Production of TEMPO-oxidized cellulose nanofibers: Tuning the physio-chemical properties by controlling the process

TEMPO-oxidized cellulose nanofibers (TOCNFs) are very popular among cellulose nanomaterials (CNMs). However, the impact of production strategies (combination of chemical and mechanical treatments) on their physio-chemical properties has not been systematically clarified yet. In this work, TOCNFs were extracted from virgin pulp following three pathways, varying the duration of the chemical pre-treatment (quenched, S, versus non-quenched, L) and the mechanical fibrillation method (high-pressure homogenization, HPH, or ultrasonication, US). TOCNFs were characterized through morphological, rheological, and structural analyses, including carboxyl content (CC = 0.7–0.8 mmol/g), scanning-transmission electron microscopy, viscosity assessment and cryogel compression. An S-type reaction yields shear-thinning suspensions, with such behavior more pronounced for S-HPH (hysteresis loop area A = 227.18 Pa·s−1) then for S-US (A = 2.57 Pa·s−1), and with markedly different viscosity curves (K = 23,148 versus 91.45).
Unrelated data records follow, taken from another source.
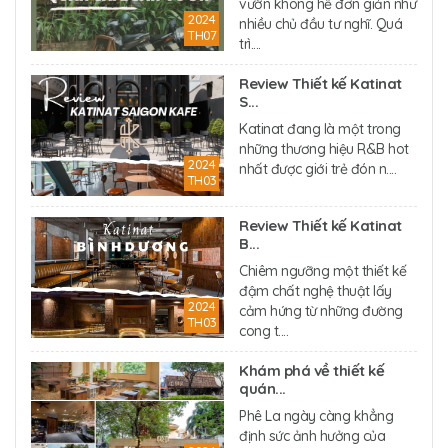
vườn không hề đơn giản như
2024
nhiều chủ đầu tư nghĩ. Quá
TH07
trì....
Review Thiết kế Katinat
S...
Katinat đang là một trong
những thương hiệu R&B hot
2024
nhất được giới trẻ đón n....
TH03
Review Thiết kế Katinat
B...
Chiêm ngưỡng một thiết kế
đậm chất nghệ thuật lấy
2024
cảm hứng từ những đường
TH03
cong t....
Khám phá về thiết kế
quán...
Phê La ngày càng khẳng
định sức ảnh hưởng của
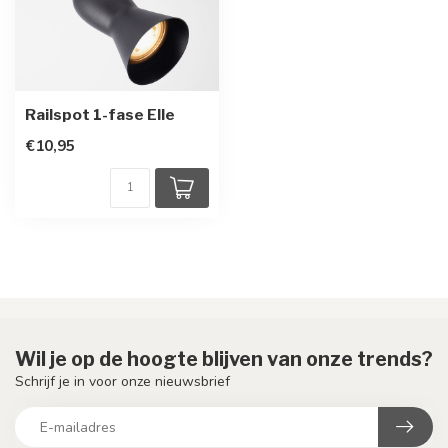
Railspot 1-fase Elle
€10,95
Wil je op de hoogte blijven van onze trends?
Schrijf je in voor onze nieuwsbrief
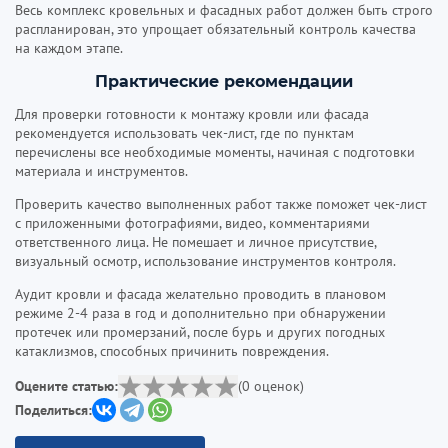
Весь комплекс кровельных и фасадных работ должен быть строго
распланирован, это упрощает обязательный контроль качества
на каждом этапе.
Практические рекомендации
Для проверки готовности к монтажу кровли или фасада
рекомендуется использовать чек-лист, где по пунктам
перечислены все необходимые моменты, начиная с подготовки
материала и инструментов.
Проверить качество выполненных работ также поможет чек-лист
с приложенными фотографиями, видео, комментариями
ответственного лица. Не помешает и личное присутствие,
визуальный осмотр, использование инструментов контроля.
Аудит кровли и фасада желательно проводить в плановом
режиме 2-4 раза в год и дополнительно при обнаружении
протечек или промерзаний, после бурь и других погодных
катаклизмов, способных причинить повреждения.
Оцените статью:
(
0
оценок
)
Поделиться:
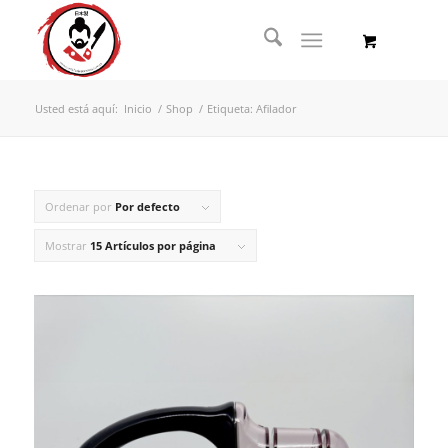
Usted está aquí:
Inicio
/
Shop
/
Etiqueta: Afilador
Ordenar por
Por defecto
Mostrar
15 Artículos por página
Moreover, US gave longer fibrils while HPH promoted stable gel formation. In turn, prolonged TEMPO-oxidation paired with HPH yielded a non-shear-thinning, but stable suspension (A ' 0 and K = 89.07). Overall, this systematic evaluation allowed us to establish clear process-properties-application relationships and highlight how TOCNFs properties can be fine-tuned through the accurate choice of production processes, enabling the selection of parameters according to the desired target application requirements.